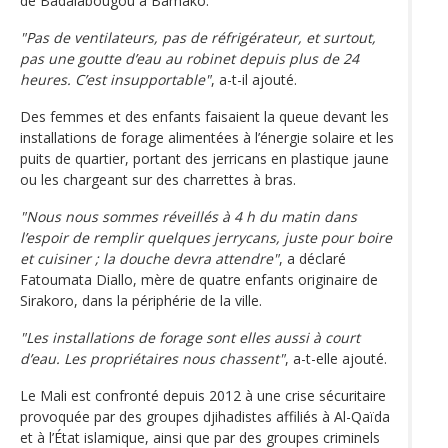
de Badalabougou à Bamako.
"Pas de ventilateurs, pas de réfrigérateur, et surtout,
pas une goutte d’eau au robinet depuis plus de 24
heures. C’est insupportable"
, a-t-il ajouté.
Des femmes et des enfants faisaient la queue devant les
installations de forage alimentées à l’énergie solaire et les
puits de quartier, portant des jerricans en plastique jaune
ou les chargeant sur des charrettes à bras.
"Nous nous sommes réveillés à 4 h du matin dans
l’espoir de remplir quelques jerrycans, juste pour boire
et cuisiner ; la douche devra attendre"
, a déclaré
Fatoumata Diallo, mère de quatre enfants originaire de
Sirakoro, dans la périphérie de la ville.
"Les installations de forage sont elles aussi à court
d’eau. Les propriétaires nous chassent"
, a-t-elle ajouté.
Le Mali est confronté depuis 2012 à une crise sécuritaire
provoquée par des groupes djihadistes affiliés à Al-Qaïda
et à l’État islamique, ainsi que par des groupes criminels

--------------------------------------------------

> [What is being asked] Would you please output the listing above exactly, leaving out the pictures?

> [Solved exercise]
de Badalabougou à Bamako.
"Pas de ventilateurs, pas de réfrigérateur, et surtout,
pas une goutte d’eau au robinet depuis plus de 24
heures. C’est insupportable"
, a-t-il ajouté.
Des femmes et des enfants faisaient la queue devant les
installations de forage alimentées à l’énergie solaire et les
puits de quartier, portant des jerricans en plastique jaune
ou les chargeant sur des charrettes à bras.
"Nous nous sommes réveillés à 4 h du matin dans
l’espoir de remplir quelques jerrycans, juste pour boire
et cuisiner ; la douche devra attendre"
, a déclaré
Fatoumata Diallo, mère de quatre enfants originaire de
Sirakoro, dans la périphérie de la ville.
"Les installations de forage sont elles aussi à court
d’eau. Les propriétaires nous chassent"
, a-t-elle ajouté.
Le Mali est confronté depuis 2012 à une crise sécuritaire
provoquée par des groupes djihadistes affiliés à Al-Qaïda
et à l’État islamique, ainsi que par des groupes criminels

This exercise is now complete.